Displaying IMG_8739.JPG
As an organization, Tao Expeditions has a demonstrated and palpable mission of sustainability, empowerment, and celebration of Filipino people, land, and culture. I didn’t have to look very hard or far to bear witness to the powerful positive impact this group has had on human lives and the environment. Despite the cliche, it’s no stretch for me to proclaim this adventure a life changing one and it certainly re-affirmed my passion for learning as much as I possibly can about the economics of sustainable development in order to best serve those in need. Organizations such as Tao, and the faces behind it, give me hope that we can meet our shared goals as a planet to do and be better for each other and our Earth.

Things I’ve Learned:

Roughly 1 in 7 people on the planet live in extreme poverty.

Proportion of people living on less than $1.25 a day, 1990 and 2010 (Percentage)
Source: The Millennium Development Goals Report 2014.

Bar Chart

Though it’s a staggering, sad figure to consider that 1.2 billion individuals live in extreme poverty in our world today, it’s worth noting that overall the number of individuals living in extreme poverty continues to decrease (and the same can be said for the child mortality rate and HIV incidence rate).

Last year, Bill Gates made the prediction that “by 2035, there will be almost no poor countries left in the world.” There are many in the world, most notably the 24-hour media machine, that weigh in on dooms-day models of our future, painting a grim picture of our current state of affairs: great despair, terror, and violence experienced around the globe.

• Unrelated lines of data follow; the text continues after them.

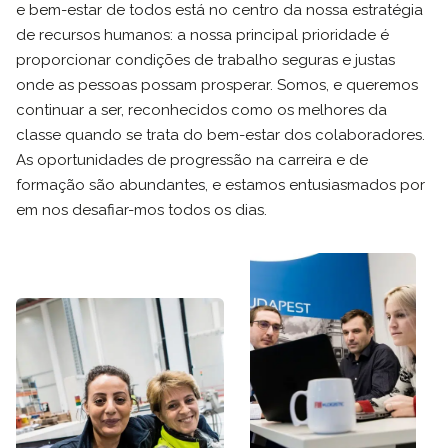
e bem-estar de todos está no centro da nossa estratégia
de recursos humanos: a nossa principal prioridade é
proporcionar condições de trabalho seguras e justas
onde as pessoas possam prosperar. Somos, e queremos
continuar a ser, reconhecidos como os melhores da
classe quando se trata do bem-estar dos colaboradores.
As oportunidades de progressão na carreira e de
formação são abundantes, e estamos entusiasmados por
em nos desafiar-mos todos os dias.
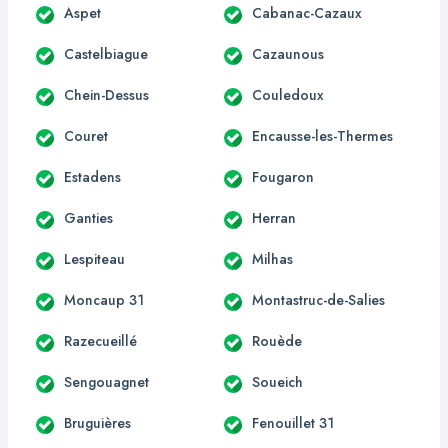
Aspet
Cabanac-Cazaux
Castelbiague
Cazaunous
Chein-Dessus
Couledoux
Couret
Encausse-les-Thermes
Estadens
Fougaron
Ganties
Herran
Lespiteau
Milhas
Moncaup 31
Montastruc-de-Salies
Razecueillé
Rouède
Sengouagnet
Soueich
Bruguières
Fenouillet 31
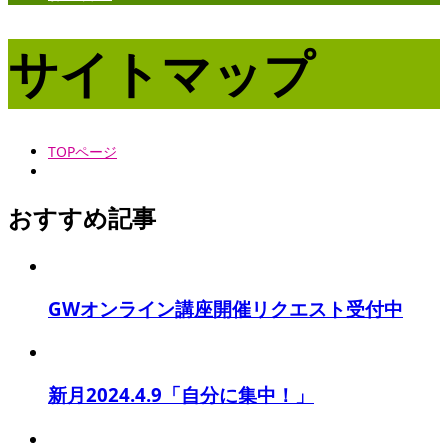
サイトマップ
TOPページ
おすすめ記事
GWオンライン講座開催リクエスト受付中
新月2024.4.9「自分に集中！」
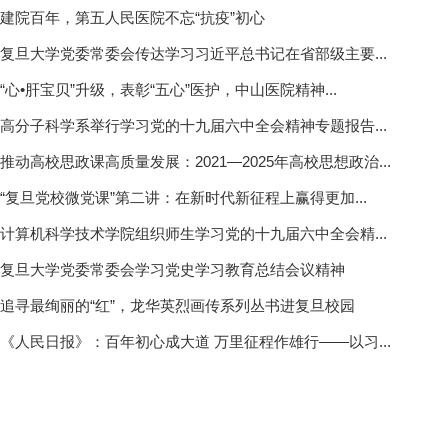
建院百年，第五人民医院不忘“抗疫”初心
复旦大学党委常委会传达学习习近平总书记在省部级主要...
“心•肝宝贝”升级，表彰“五心”医护，中山医院精神...
高分子科学系举行学习党的十九届六中全会精神专题报告...
推动高校思政课高质量发展：2021—2025年高校思想政治...
“复旦党校微党课”第二讲：在新时代新征程上赢得更加...
计算机科学技术学院组织师生学习党的十九届六中全会精...
复旦大学党委常委会学习党史学习教育总结会议精神
追寻最绚丽的“红”，龙华英烈画传系列丛书进复旦校园
《人民日报》：百年初心成大道 万里征程作雄行——以习...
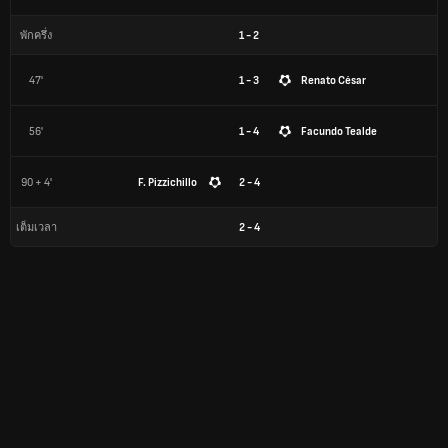
1
-
2
พักครึ่ง
47'
1 - 3
Renato César
56'
1 - 4
Facundo Tealde
90 + 4'
F. Pizzichillo
2 - 4
2
-
4
เต็มเวลา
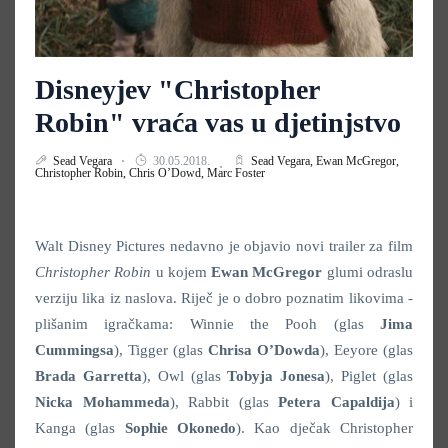
Disneyjev "Christopher
Robin" vraća vas u djetinjstvo
Sead Vegara
30.05.2018.
Sead Vegara,
Ewan McGregor,
Christopher Robin,
Chris O’Dowd,
Marc Foster
Walt Disney Pictures nedavno je objavio novi trailer za film
Christopher Robin
u kojem
Ewan McGregor
glumi odraslu
verziju lika iz naslova. Riječ je o dobro poznatim likovima -
plišanim igračkama: Winnie the Pooh (glas
Jima
Cummingsa
), Tigger (glas
Chrisa O’Dowda
), Eeyore (glas
Brada Garretta
), Owl (glas
Tobyja Jonesa
), Piglet (glas
Nicka Mohammeda
), Rabbit (glas
Petera Capaldija
) i
Kanga (glas
Sophie Okonedo
). Kao dječak Christopher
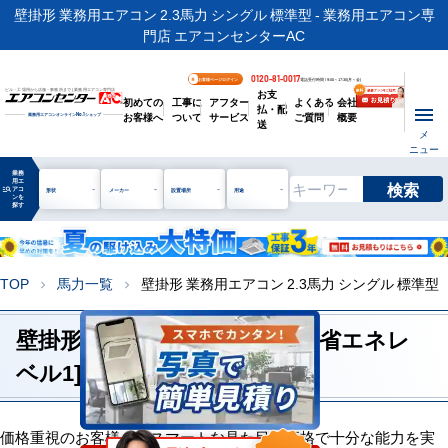
壁掛形 業務用エアコン 2.3馬力 シングル 標準型 - 業務用エアコン専
門店 エアコンセンターAC
0120-81-0017
お客様ページログイン
電話受付時間 / 9:00～17:30(月～金)
お支
ビル・工場用から店舗・事務所まで | 業務用エアコン専門店
初めての
工事に
アフター
よくある
会社
払・配
お客様へ
ついて
サービス
ご質問
概要
業務用エアコンオンライン
No.1
ショップ
送
メ
ニュー
業務
用エ
検索
manage_search
アコ
形状
メーカー
設置場所
用途
ンを
探す
TOP
馬力一覧
壁掛形 業務用エアコン 2.3馬力 シングル 標準型
chevron_right
chevron_right
壁掛形 2.3馬力 シングル 標準 [省エネレ
ベル1]
価格重視のお客様へ。スマートな見た目と価格で十分な能力を実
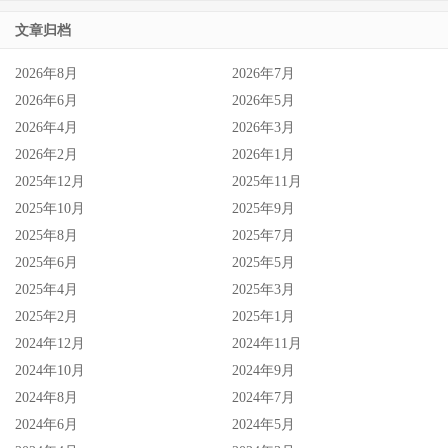
文章归档
2026年8月
2026年7月
2026年6月
2026年5月
2026年4月
2026年3月
2026年2月
2026年1月
2025年12月
2025年11月
2025年10月
2025年9月
2025年8月
2025年7月
2025年6月
2025年5月
2025年4月
2025年3月
2025年2月
2025年1月
2024年12月
2024年11月
2024年10月
2024年9月
2024年8月
2024年7月
2024年6月
2024年5月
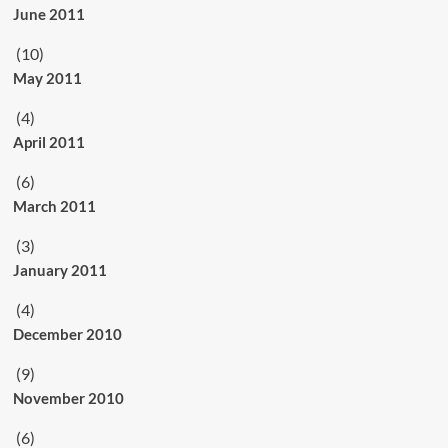
June 2011
(10)
May 2011
(4)
April 2011
(6)
March 2011
(3)
January 2011
(4)
December 2010
(9)
November 2010
(6)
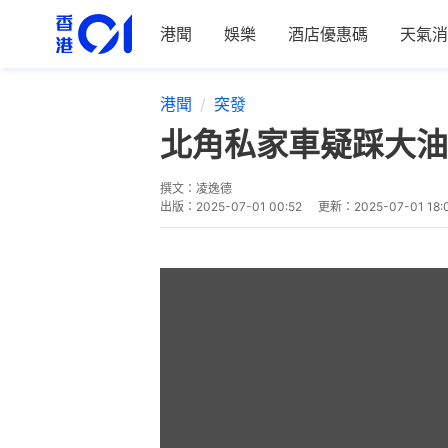
港聞
娛樂
酒店優惠碼
天氣消
港聞
突發
北角私家車疑踩大油
撰文：
凌逸德
出版：
2025-07-01 00:52
更新：
2025-07-01 18:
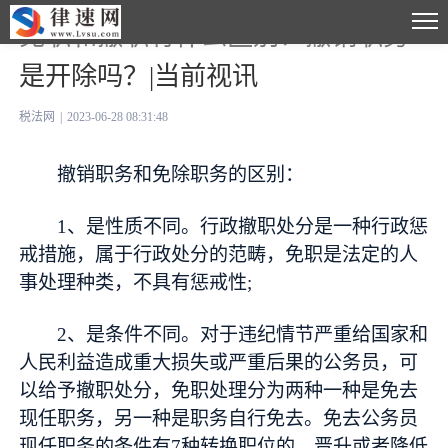
免职和撤职有什么区别？撤销职务
是开除吗？|当前视讯
税法网
|
2023-06-28 08:31:48
撤销职务和免除职务的区别：
1、是性质不同。行政撤职处分是一种行政惩
戒措施，属于行政处分的范畴，免职是法定的人
事处理种类，不具有惩戒性;
2、是条件不同。对于违纪情节严重给国家和
人民利益造成重大损失或严重后果的公务员，可
以给予撤职处分，免职处理分为两种一种是免去
现任职务，另一种是职务自行免去。免去公务员
现任职务的条件有7种转换职位的、晋升或者降低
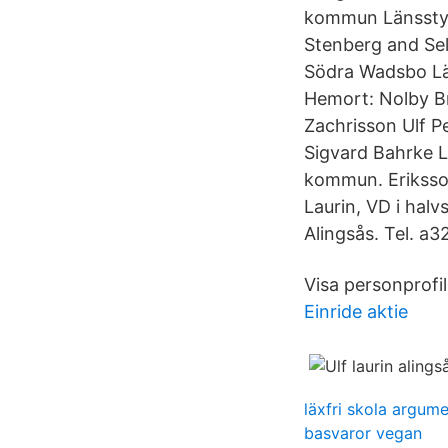
kommun Länsstyre
Stenberg and Sel
Södra Wadsbo Lä
Hemort: Nolby Br
Zachrisson Ulf P
Sigvard Bahrke Le
kommun. Eriksson
Laurin, VD i halv
Alingsås. Tel. a
Visa personprofil
Einride aktie
läxfri skola argum
basvaror vegan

There’s the myth* that people are starving around the world as a direct result of overpopulation; “the fact is, incomes and other measures of human welfare are rising almost everywhere, including in Africa.” Media can distort our understanding of the world through its reporting and our own constant consumption of it. It’s vital to, however challenging, remain objective. Thought it may not seem like it, we are living in a more peaceful, better educated, greater developed, healthier and wealthier world than all those that came before us. Remain optimistic and ever-vigilant in working towards equality all, I suppose that’s fundamentally what I’m getting at.

I’ll leave you with this:

“By almost any measure, the world is better than it has ever been. People are living longer, healthier lives. Many nations that were aid recipients are now self-sufficient. You might think that such striking progress would be widely celebrated, but in fact, Melinda and I are struck by how many people think the world is getting worse. The belief that the world can’t solve extreme poverty and disease isn’t just mistaken. It is harmful.”

-Bill Gates

*There are starving people around the globe, no doubt, but those facing extreme hunger are not suffering due to there being too many people on our planet consuming a too small supply of food. That is a common and convenient myth for those in the developed world. The fact is that people are starving due to income inequality, effects of climate change and lack of infrastructure especially in poor countries, and waste (just to name a few). Our supply of food is abundant, in fact,  in America, 30% of the food grown is wasted. We can, most certainly, do better.